The Senate voted 99-0 on Thursday to extend the Iran Sanctions Act for another ten years.
The vote follows a 419-1 vote in the House of Representatives last month. The bill will now go the president for his signature.
Senate Majority Leader Mitch McConnell (R-Ky.) said that it was necessary to extend the legislation “given Iran’s continued pattern of aggression and the country’s persistent efforts to expand its sphere of influence across the region.”
“We can ill afford to allow sanctions that deter and impede Iran’s development of conventional weapons of mass destruction to expire,” Sen. Richard Blumenthal (D-Conn.), who supported the nuclear deal with Iran last year, said on the floor of the Senate.
“We need this legal framework to address any Iranian violations of the deal so that sanctions can be rapidly put in place if necessary,” added Sen. Gary Peters (D-Mich.), who also supported the nuclear deal. Iran has already been found to have twice violated its limits on heavy water, a component that can be used to make a nuclear weapon.
Iranian government officials have claimed that extending the law would constitute a violation of the deal, a charge Peters called “not true.”

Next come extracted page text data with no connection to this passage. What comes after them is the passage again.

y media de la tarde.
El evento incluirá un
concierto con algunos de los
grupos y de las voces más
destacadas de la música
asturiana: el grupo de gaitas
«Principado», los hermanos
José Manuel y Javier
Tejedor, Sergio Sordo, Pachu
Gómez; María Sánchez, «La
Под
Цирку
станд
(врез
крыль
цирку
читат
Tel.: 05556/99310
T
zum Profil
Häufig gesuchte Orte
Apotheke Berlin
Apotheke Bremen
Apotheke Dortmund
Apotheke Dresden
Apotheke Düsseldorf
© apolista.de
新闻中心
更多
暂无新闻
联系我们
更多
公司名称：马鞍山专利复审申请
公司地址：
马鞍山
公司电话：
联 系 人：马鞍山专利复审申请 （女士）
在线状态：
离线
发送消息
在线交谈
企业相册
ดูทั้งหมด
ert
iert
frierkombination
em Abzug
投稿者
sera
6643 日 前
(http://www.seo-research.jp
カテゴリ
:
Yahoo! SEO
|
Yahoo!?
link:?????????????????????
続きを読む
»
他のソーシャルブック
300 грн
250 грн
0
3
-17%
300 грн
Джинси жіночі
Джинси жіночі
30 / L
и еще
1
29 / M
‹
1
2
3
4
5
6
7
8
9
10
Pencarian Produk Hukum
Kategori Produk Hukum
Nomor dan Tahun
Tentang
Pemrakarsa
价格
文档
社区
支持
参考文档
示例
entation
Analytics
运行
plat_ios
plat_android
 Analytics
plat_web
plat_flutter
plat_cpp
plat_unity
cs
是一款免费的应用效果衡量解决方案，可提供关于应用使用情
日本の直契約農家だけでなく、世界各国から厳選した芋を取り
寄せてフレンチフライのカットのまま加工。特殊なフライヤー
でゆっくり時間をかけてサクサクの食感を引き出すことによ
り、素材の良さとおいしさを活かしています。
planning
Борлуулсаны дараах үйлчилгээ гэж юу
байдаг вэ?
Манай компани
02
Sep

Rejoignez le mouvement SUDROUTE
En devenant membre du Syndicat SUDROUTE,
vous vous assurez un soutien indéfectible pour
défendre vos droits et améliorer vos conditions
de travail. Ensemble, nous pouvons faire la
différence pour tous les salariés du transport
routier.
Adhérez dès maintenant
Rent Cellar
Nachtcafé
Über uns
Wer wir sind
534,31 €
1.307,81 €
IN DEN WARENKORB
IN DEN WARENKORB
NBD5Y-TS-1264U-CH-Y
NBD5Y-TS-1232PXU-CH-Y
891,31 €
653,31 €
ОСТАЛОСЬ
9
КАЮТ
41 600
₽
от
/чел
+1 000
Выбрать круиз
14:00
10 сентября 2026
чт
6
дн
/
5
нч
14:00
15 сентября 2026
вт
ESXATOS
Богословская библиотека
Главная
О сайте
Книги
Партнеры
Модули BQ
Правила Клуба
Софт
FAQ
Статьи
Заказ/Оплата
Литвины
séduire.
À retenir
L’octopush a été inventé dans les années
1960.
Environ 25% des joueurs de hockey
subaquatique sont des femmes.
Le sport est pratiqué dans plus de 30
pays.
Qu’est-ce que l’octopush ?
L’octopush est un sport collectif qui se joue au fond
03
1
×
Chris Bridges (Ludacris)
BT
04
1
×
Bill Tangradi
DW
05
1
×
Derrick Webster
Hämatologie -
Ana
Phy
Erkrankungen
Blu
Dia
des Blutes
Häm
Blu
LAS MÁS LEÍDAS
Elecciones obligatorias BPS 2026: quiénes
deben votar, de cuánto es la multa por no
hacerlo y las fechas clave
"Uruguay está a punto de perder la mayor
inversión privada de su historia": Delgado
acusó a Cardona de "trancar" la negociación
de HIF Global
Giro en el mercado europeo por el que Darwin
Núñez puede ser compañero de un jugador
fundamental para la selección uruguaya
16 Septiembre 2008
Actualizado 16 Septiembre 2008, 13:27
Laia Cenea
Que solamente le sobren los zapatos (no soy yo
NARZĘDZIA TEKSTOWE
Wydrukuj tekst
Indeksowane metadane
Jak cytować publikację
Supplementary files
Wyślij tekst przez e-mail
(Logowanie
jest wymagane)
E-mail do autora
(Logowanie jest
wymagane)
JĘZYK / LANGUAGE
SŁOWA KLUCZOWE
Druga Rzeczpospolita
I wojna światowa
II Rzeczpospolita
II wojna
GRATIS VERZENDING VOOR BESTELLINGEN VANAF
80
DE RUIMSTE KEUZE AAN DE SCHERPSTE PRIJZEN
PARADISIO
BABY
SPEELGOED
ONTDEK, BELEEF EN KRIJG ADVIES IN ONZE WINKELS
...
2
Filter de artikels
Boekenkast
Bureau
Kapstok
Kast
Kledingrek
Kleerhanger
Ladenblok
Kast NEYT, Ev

Benham Ben Taleblu, a senior analyst for the Foundation for Defense of Democracies, has written that Iran’s claims that extending existing sanctions violates the deal are part of a “broader strategy” to extract more sanctions relief than it already negotiated.
White House spokesman Josh Earnest was non-committal when asked whether President Barack Obama would sign the legislation. “The administration continues to retain substantial authorities that can be used to impose financial sanctions on the Iranian regime.” However, Earnest said, “There are plenty of times where the president has signed into law bills that Congress has passed that we’re not sure are entirely necessary.”
The Washington Free Beacon reported that members of the administration, including Secretary of State John Kerry, “made a final push in recent weeks to convince lawmakers to abandon the new sanctions.”
President Obama has up to ten days exclusive of Sundays to veto the bill, after which it automatically becomes law.
In his floor speech, Peters also criticized the International Atomic Energy Agency (IAEA) for withholding important details from its reporting on Iran’s nuclear program, a concern he shared in an open letter to Obama earlier this year. A former deputy director-general of the IAEA and a nuclear proliferation think tank have expressed similar concerns in recent weeks.